De uma família de cientistas, a escolha pela pesquisa e pelo laboratório foi natural. "Aos 14 anos, já freqüentava laboratórios e era fascinado por microscópios. Creio que deva haver algum fator genético, tal qual nas famílias de músicos". Mas sua posição como teólogo lhe trouxe alguns problemas. O início de sua carreira como pesquisador da USP foi muito complicado, pois vários profissionais o criticaram dizendo que, como padre, dificilmente ele poderia ser cientista.

Foi enfrentando algumas barreiras como essas que ele conseguiu dar prosseguimento à sua carreira acadêmica. E, 1992, através de um concurso para professor titular da UFRJ, Aníbal transferiu-se para esta Universidade, onde diz nunca ter enfrentado nenhum problema ético. "Tenho a consciência de trilhar um caminho pouco usual, e o faço com alegria e dedicação".

Padre há 33 anos, sua experiência como religioso o faz crer que o conhecimento teológico e o científico se completam. Padre Aníbal afirma que a ciência ocidental sempre esteve intimamente ligada à Igreja, até o século XIX. Segundo o teólogo, não existe nenhum argumento que ponha a razão contra a fé. "Todas as nossas posturas religiosas são baseadas no conhecimento científico, nunca de forma antagônica".

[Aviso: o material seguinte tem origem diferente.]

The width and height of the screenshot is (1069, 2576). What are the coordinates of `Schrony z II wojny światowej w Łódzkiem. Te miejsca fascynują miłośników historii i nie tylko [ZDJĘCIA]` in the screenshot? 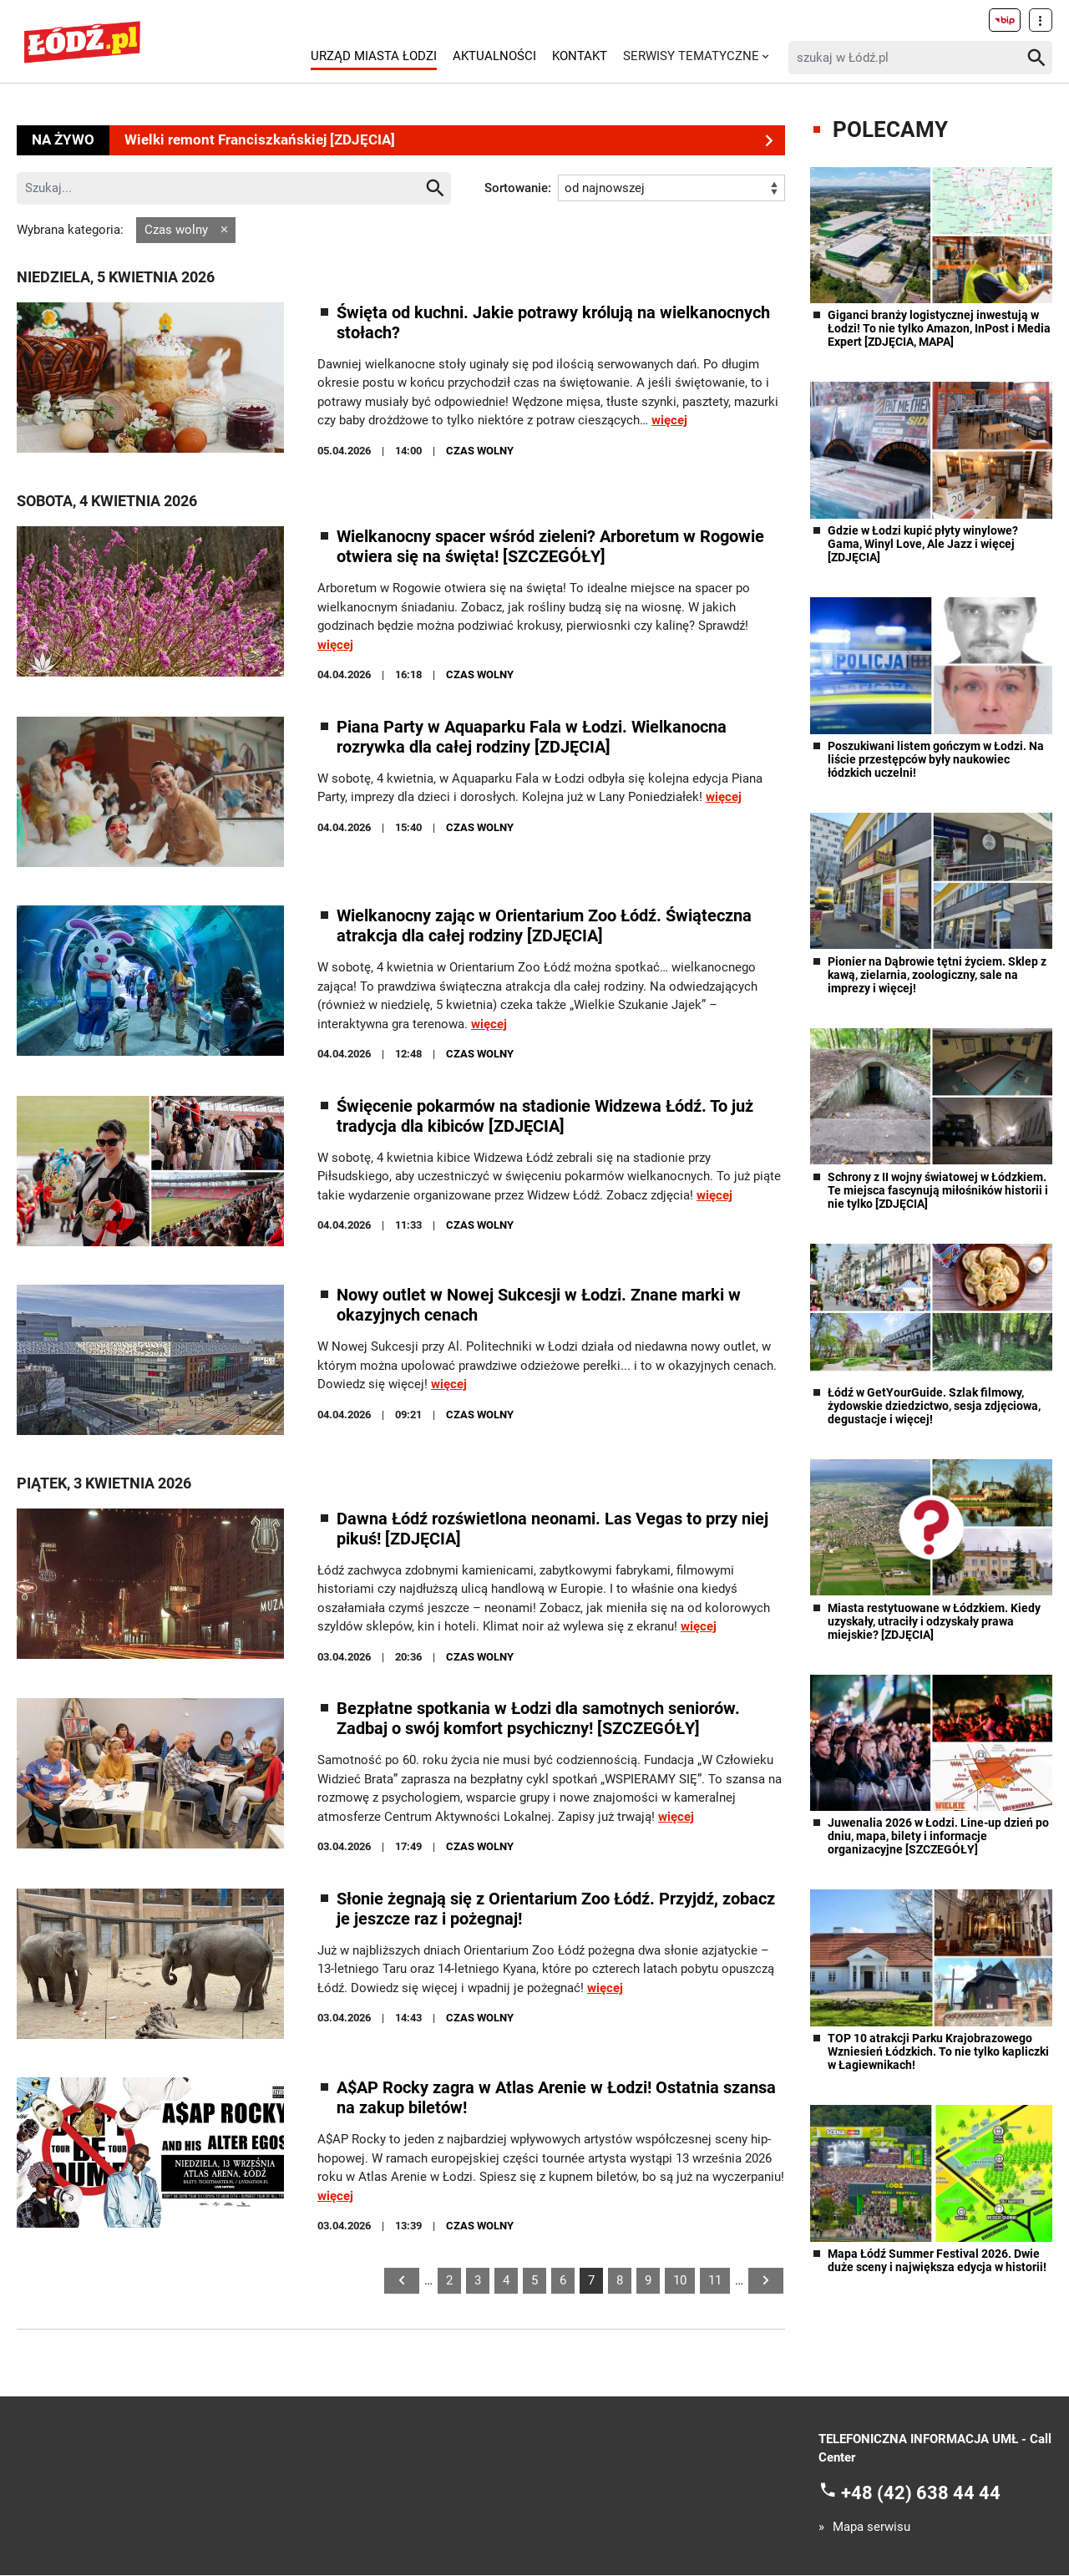 It's located at (938, 1190). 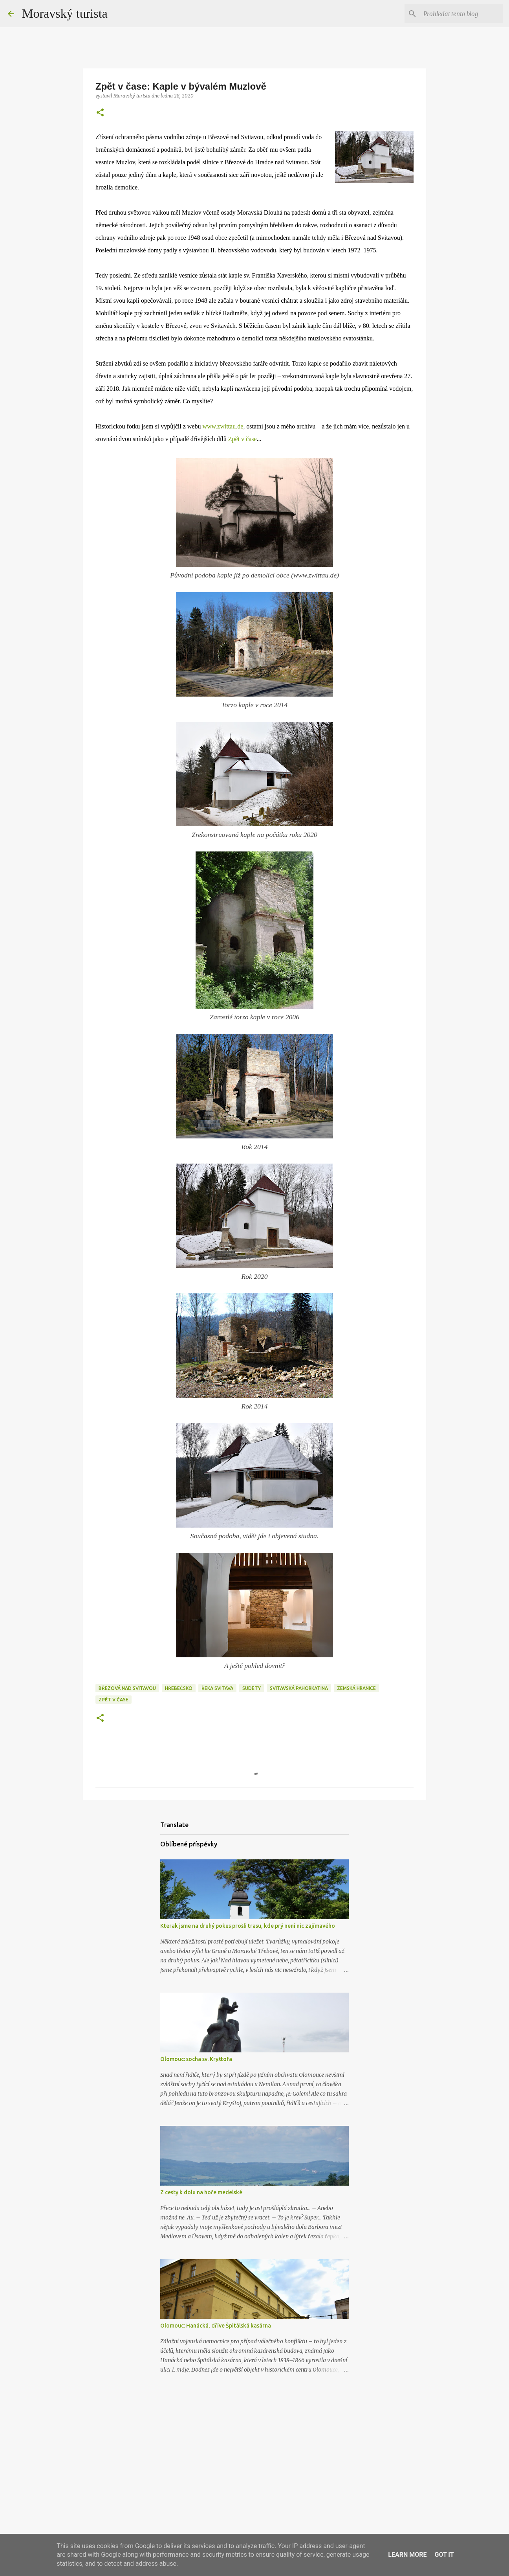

Professor Aníbal comenta que nem sempre um novo conhecimento fica devidamente estabelecido, e em função disso, pode não ser incorporado à fé. "As provas cabais, que muitas vezes nos são apresentadas com a evolução da ciência, se transformam em dogmas, nos quais as pessoas passam a acreditar". Segundo ele o problema está na forma como enxergamos a ciência. "A maneira como o conhecimento nos é apresentado, faz com que seja acreditado, é uma relação de fé com a ciência". Para ele, a evolução da ciência não conseguiu acompanhar os questionamentos da religião. "Aquela idéia de que a ciência explicaria tudo é equivocada".

Membro da Pontifícia Academia Pró-Vita, da comissão de pesquisa em seres humanos do ICB-USP, e assessor de bioética da CNBB, Padre Aníbal assume uma postura crítica em relação a Lei de Biossegurança. Ele acredita que a liberdade do pesquisador científico não está sujeita unicamente à sua consciência, e seu trabalho deve se desenvolver sob o controle social. Para o professor, como foi aprovada, a lei não representa o consentimento livre e esclarecido da população brasileira. "O incentivo maior para a elaboração dessa lei não foi a necessidade do respaldo legal para decisões éticas nem a regulamentação da atividade científica, mas o interesse econômico relativo aos plantios de grãos".

Multiprofissional, o professor-padre ainda relembra com saudades dos tempos em que desenvolveu um trabalho pioneiro de acolhimento de doentes terminais do HIV, com os quais morou durante os anos que antecederam a sua vinda para o Rio de Janeiro. Alem disso, em 1973, o teólogo trabalhou na implantação de creches para filhos de mães carentes. "Marcado por um pensamento de Gandhi, o fiz na certeza de que se Deus nos envia crianças, é porque Ele ainda não perdeu a esperança na Humanidade".